His ministry at the shrine for the past six years has been diverse. When David Convertino, OFM, was executive director, until last year, Barry was assistant executive director, doing mostly administrative work.

“I still do some odds and ends, like scheduling,” he said. In addition to saying Mass, hearing confessions, and providing spiritual direction, Barry oversees several shrine programs. He coordinates the seniors program, Seniors on Arch Street, which provides light exercise, speakers and presentations, crafts, trips, games and a hot meal after Wednesday Mass. He also oversees Tony’s Travelers, which manages day trips, and is the friar liaison with the 20s/30s Boston, the young adult ministry, and the Lazarus program, which reaches out to bury the homeless and abandoned babies in the Boston area.

“My life as a friar was confirmed in finding the Franciscans, where I found home and a big welcome and that continues to be the case. I find great joy living this life with the brothers.”

Barry likes to travel and visits his mother and older brother in South Jersey.

He also enjoys movies, and will often use a message from a film in his Sunday homily. He has helped produce videos used on the Province’s Development Office website and Youtube.

Barry, who admits to being a good cook, said he can make any kind of dish, adding that he often alternates cooking the holiday meals with the cook at the friary. For creativity, he quilts, and makes wall hangings and crib quilts, many in the mandala pattern.

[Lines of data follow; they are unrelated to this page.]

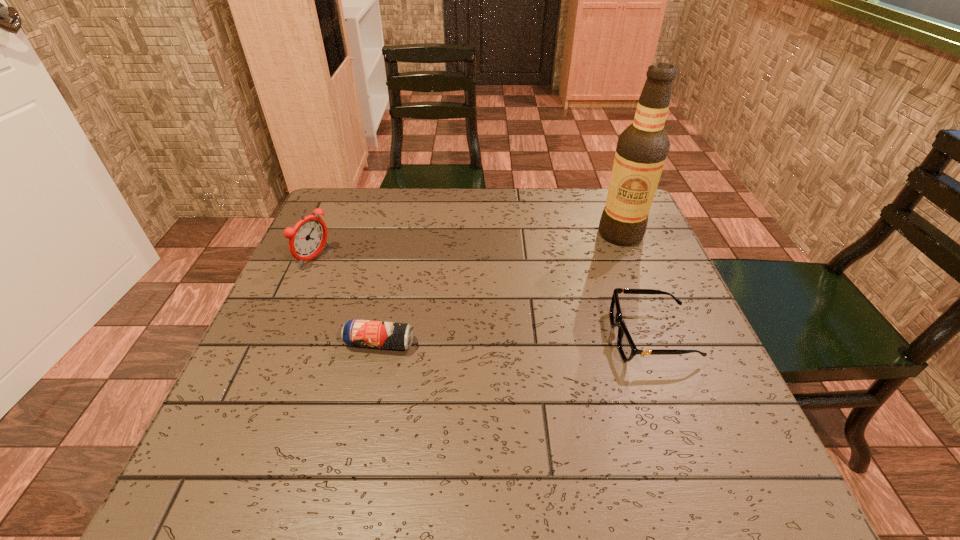 You are a GUI agent. You are given a task and a screenshot of the screen. Output one action in this format:
    pyautogui.click(x=<x>, y=<y>)
    Task: Click on the third object from right to left
    The height and width of the screenshot is (540, 960).
    Given the screenshot: What is the action you would take?
    pyautogui.click(x=390, y=335)

Find the location of a particular element. The width and height of the screenshot is (960, 540). sunglasses is located at coordinates (x=627, y=349).

Locate an element on the screen. This screenshot has width=960, height=540. alcohol is located at coordinates (642, 148).

Locate an element on the screen. alarm clock is located at coordinates (308, 237).

This screenshot has height=540, width=960. In order to click on the leftmost object in this screenshot , I will do `click(308, 237)`.

The width and height of the screenshot is (960, 540). In order to click on vacant region located on the back of the third object from right to left in this screenshot , I will do `click(390, 298)`.

Locate an element on the screen. Image resolution: width=960 pixels, height=540 pixels. vacant space located 0.080m on the front-facing side of the sunglasses is located at coordinates (572, 337).

Where is `free location located on the front-facing side of the sunglasses`? free location located on the front-facing side of the sunglasses is located at coordinates (553, 337).

Image resolution: width=960 pixels, height=540 pixels. What are the coordinates of `vacant space located on the front-facing side of the sunglasses` in the screenshot? It's located at (474, 337).

You are a GUI agent. You are given a task and a screenshot of the screen. Output one action in this format:
    pyautogui.click(x=<x>, y=<y>)
    Task: Click on the vacant space situated on the label of the tallest object
    
    Given the screenshot: What is the action you would take?
    pyautogui.click(x=595, y=257) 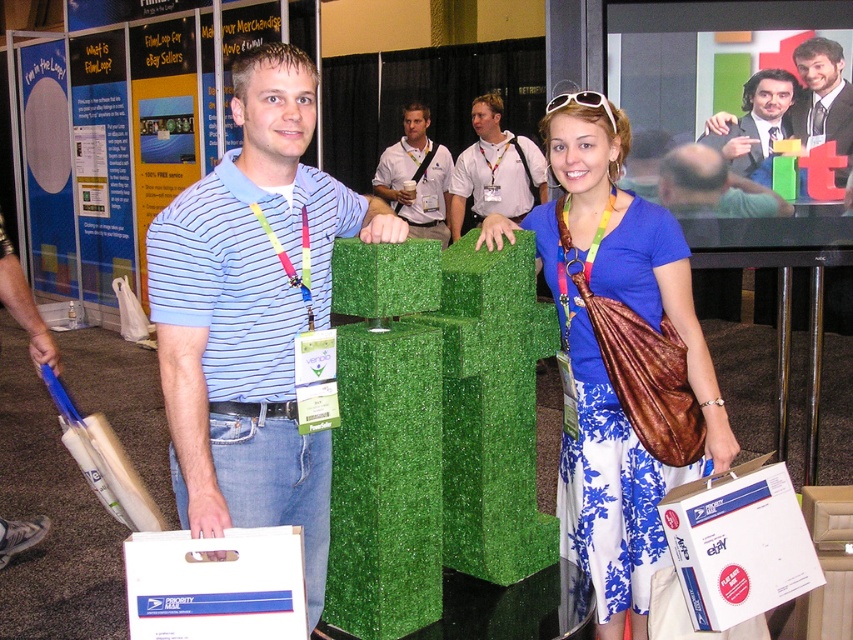 Does light blue striped shirt at center lie in front of smooth black suit at upper right?

No, light blue striped shirt at center is further to the viewer.

What are the coordinates of `light blue striped shirt at center` in the screenshot? It's located at (495, 170).

Is white matte box at lower right bigger than smooth suit at upper right?

Correct, white matte box at lower right is larger in size than smooth suit at upper right.

Consider the image. Does white matte box at lower right have a lesser width compared to smooth suit at upper right?

No, white matte box at lower right is not thinner than smooth suit at upper right.

Identify the location of white matte box at lower right. (737, 545).

Is point (596, 563) closer to camera compared to point (252, 612)?

No, it is not.

Is blue satin dress at center shorter than white matte plastic bag at lower center?

Incorrect, blue satin dress at center's height does not fall short of white matte plastic bag at lower center's.

Describe the element at coordinates (602, 358) in the screenshot. This screenshot has width=853, height=640. I see `blue satin dress at center` at that location.

What are the coordinates of `blue satin dress at center` in the screenshot? It's located at (602, 358). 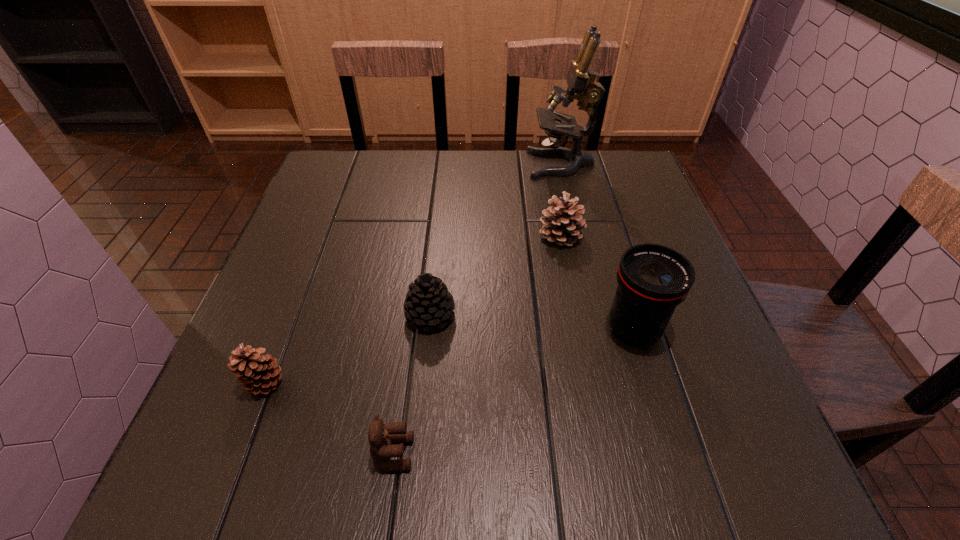 Find the location of a particular element. The image size is (960, 540). microscope present at the right edge is located at coordinates (580, 79).

Identify the location of telephoto lens that is positioned at the right edge. (653, 279).

This screenshot has width=960, height=540. Find the location of `object present at the far right corner`. object present at the far right corner is located at coordinates (580, 79).

In the image, there is a desktop. Identify the location of free space at the far edge. This screenshot has height=540, width=960. (535, 187).

This screenshot has width=960, height=540. What are the coordinates of `vacant area at the near edge of the desktop` in the screenshot? It's located at (516, 442).

Identify the location of vacant space at the left edge of the desktop. This screenshot has width=960, height=540. (322, 221).

Where is `vacant point at the right edge`? The image size is (960, 540). vacant point at the right edge is located at coordinates (696, 385).

In the image, there is a desktop. Identify the location of vacant space at the far left corner. click(316, 195).

At what (x,y) coordinates should I click in order to perform the action: click on vacant space that is in between the second farthest pinecone and the fifth nearest object. Please return your answer as a coordinate pair (x, y). The image size is (960, 540). Looking at the image, I should click on (495, 275).

Where is `empty space that is in between the second pinecone from right to left and the farthest object`? The height and width of the screenshot is (540, 960). empty space that is in between the second pinecone from right to left and the farthest object is located at coordinates (495, 240). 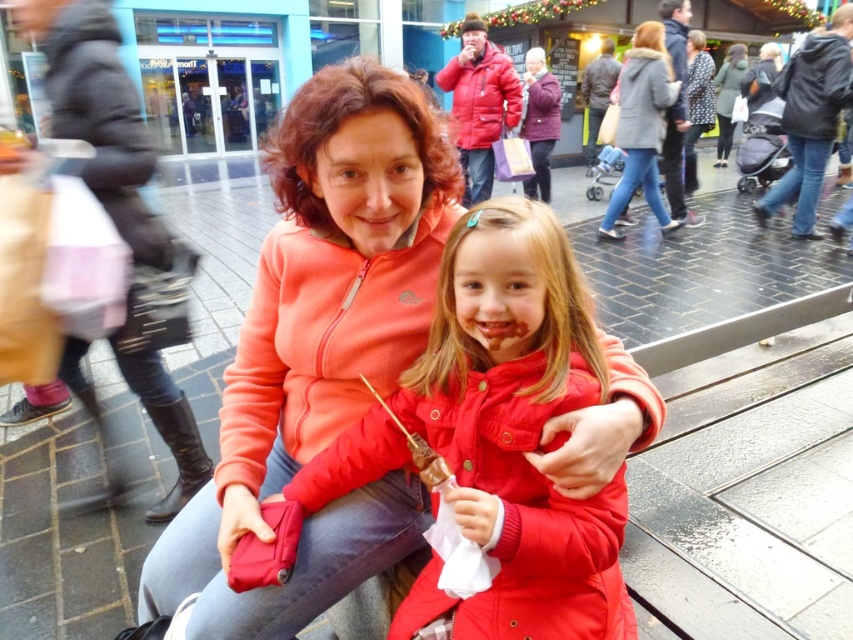 Locate an element on the screen. This screenshot has width=853, height=640. polka dot fabric coat at upper right is located at coordinates (695, 104).

Does polka dot fabric coat at upper right appear on the left side of dark gray woolen jacket at upper right?

Yes, polka dot fabric coat at upper right is to the left of dark gray woolen jacket at upper right.

Which is behind, point (688, 136) or point (717, 93)?

The point (717, 93) is more distant.

You are a GUI agent. You are given a task and a screenshot of the screen. Output one action in this format:
    pyautogui.click(x=<x>, y=<y>)
    Task: Click on the polka dot fabric coat at upper right
    
    Given the screenshot: What is the action you would take?
    pyautogui.click(x=695, y=104)

Is point (520, 92) closer to camera compared to point (701, 65)?

Yes, point (520, 92) is in front of point (701, 65).

Is matte red jacket at upper center behind polka dot fabric coat at upper right?

No.

Where is `matte red jacket at upper center`? matte red jacket at upper center is located at coordinates (480, 97).

Can you confirm if gray wool coat at upper center is positioned above matte red jacket at upper center?

No.

Can you confirm if gray wool coat at upper center is positioned to the right of matte red jacket at upper center?

Indeed, gray wool coat at upper center is positioned on the right side of matte red jacket at upper center.

Describe the element at coordinates (641, 125) in the screenshot. The height and width of the screenshot is (640, 853). I see `gray wool coat at upper center` at that location.

The width and height of the screenshot is (853, 640). I want to click on gray wool coat at upper center, so click(x=641, y=125). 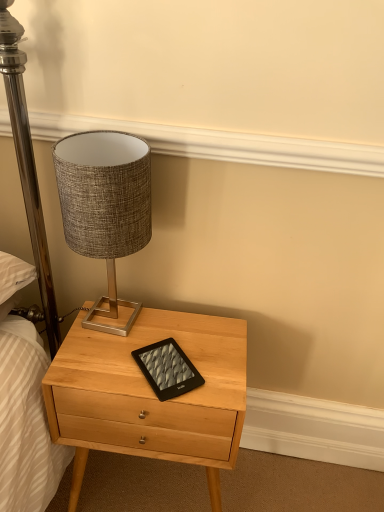 Question: From the image's perspective, is textured fabric lampshade at upper left located beneath light wood nightstand at center?

Choices:
 (A) no
 (B) yes

Answer: (A)

Question: Does textured fabric lampshade at upper left have a smaller size compared to light wood nightstand at center?

Choices:
 (A) no
 (B) yes

Answer: (B)

Question: Is textured fabric lampshade at upper left taller than light wood nightstand at center?

Choices:
 (A) no
 (B) yes

Answer: (A)

Question: Does textured fabric lampshade at upper left have a larger size compared to light wood nightstand at center?

Choices:
 (A) yes
 (B) no

Answer: (B)

Question: Can you confirm if textured fabric lampshade at upper left is positioned to the right of light wood nightstand at center?

Choices:
 (A) no
 (B) yes

Answer: (A)

Question: Is textured fabric lampshade at upper left thinner than light wood nightstand at center?

Choices:
 (A) no
 (B) yes

Answer: (B)

Question: Is black matte tablet at center surrounding textured fabric lampshade at upper left?

Choices:
 (A) yes
 (B) no

Answer: (B)

Question: Is black matte tablet at center closer to camera compared to textured fabric lampshade at upper left?

Choices:
 (A) no
 (B) yes

Answer: (A)

Question: Is black matte tablet at center thinner than textured fabric lampshade at upper left?

Choices:
 (A) yes
 (B) no

Answer: (A)

Question: From the image's perspective, is black matte tablet at center below textured fabric lampshade at upper left?

Choices:
 (A) no
 (B) yes

Answer: (B)

Question: Does black matte tablet at center have a greater height compared to textured fabric lampshade at upper left?

Choices:
 (A) no
 (B) yes

Answer: (A)

Question: Does black matte tablet at center turn towards textured fabric lampshade at upper left?

Choices:
 (A) yes
 (B) no

Answer: (B)

Question: Would you say light wood nightstand at center is outside black matte tablet at center?

Choices:
 (A) yes
 (B) no

Answer: (A) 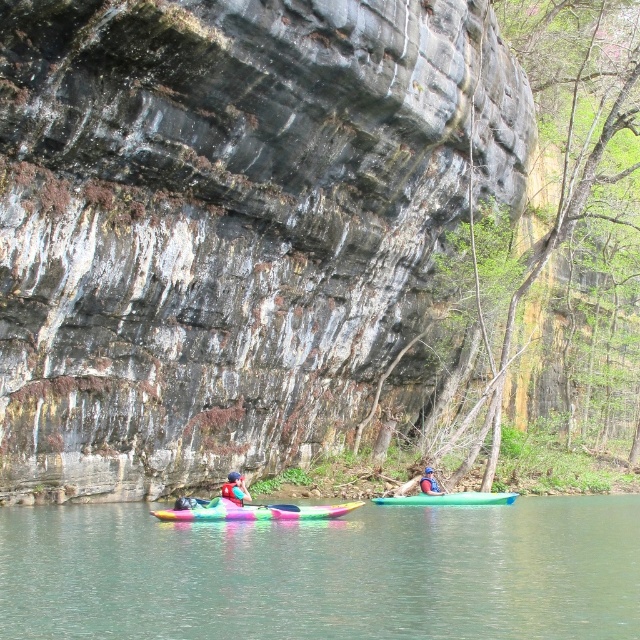 Looking at this image, can you confirm if rainbow plastic kayak at center is positioned to the left of rubber paddle at center?

In fact, rainbow plastic kayak at center is to the right of rubber paddle at center.

What do you see at coordinates (252, 512) in the screenshot? The image size is (640, 640). I see `rainbow plastic kayak at center` at bounding box center [252, 512].

This screenshot has width=640, height=640. Find the location of `rainbow plastic kayak at center`. rainbow plastic kayak at center is located at coordinates (252, 512).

He also likes riding his bike — sometimes for 20 miles going along the Charles River — and going on several cruises a year as chaplain.

“I enjoy being a part of Holy Name Province for many reasons, but mainly because of the diversity of ministries offered. This makes it interesting. We can do a variety of things.”

Barry said he would like to be remembered as an open-hearted and caring person.

 Wendy Healy is a Connecticut-based freelance writer and frequent contributor to HNP Today.